> [Work required] Could you repeat exactly the lines from the one containing "ADDITIONAL INFORMATION" through the last line of the records, with no pictures?

> [Study material]
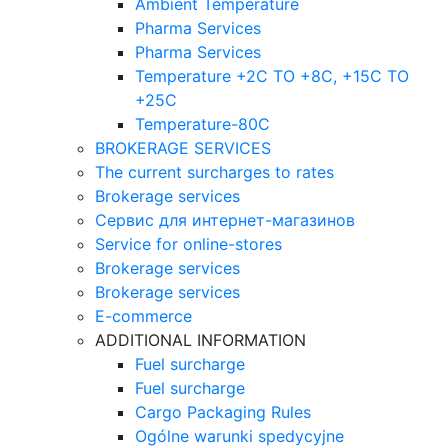
Ambient Temperature
Pharma Services
Pharma Services
Temperature +2C TO +8С, +15C TO
+25С
Temperature-80С
BROKERAGE SERVICES
The current surcharges to rates
Brokerage services
Сервис для интернет-магазинов
Service for online-stores
Brokerage services
Brokerage services
E-commerce
ADDITIONAL INFORMATION
Fuel surcharge
Fuel surcharge
Cargo Packaging Rules
Ogólne warunki spedycyjne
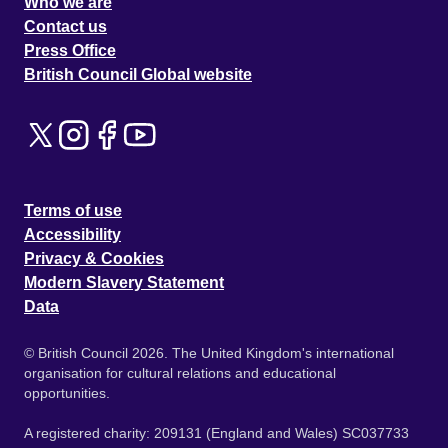
Who we are
Contact us
Press Office
British Council Global website
Terms of use
Accessibility
Privacy & Cookies
Modern Slavery Statement
Data
© British Council 2026. The United Kingdom's international
organisation for cultural relations and educational
opportunities.
A registered charity: 209131 (England and Wales) SC037733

> [Exercise result]
ADDITIONAL INFORMATION
Fuel surcharge
Fuel surcharge
Cargo Packaging Rules
Ogólne warunki spedycyjne
Who we are
Contact us
Press Office
British Council Global website
Terms of use
Accessibility
Privacy & Cookies
Modern Slavery Statement
Data
© British Council 2026. The United Kingdom's international
organisation for cultural relations and educational
opportunities.
A registered charity: 209131 (England and Wales) SC037733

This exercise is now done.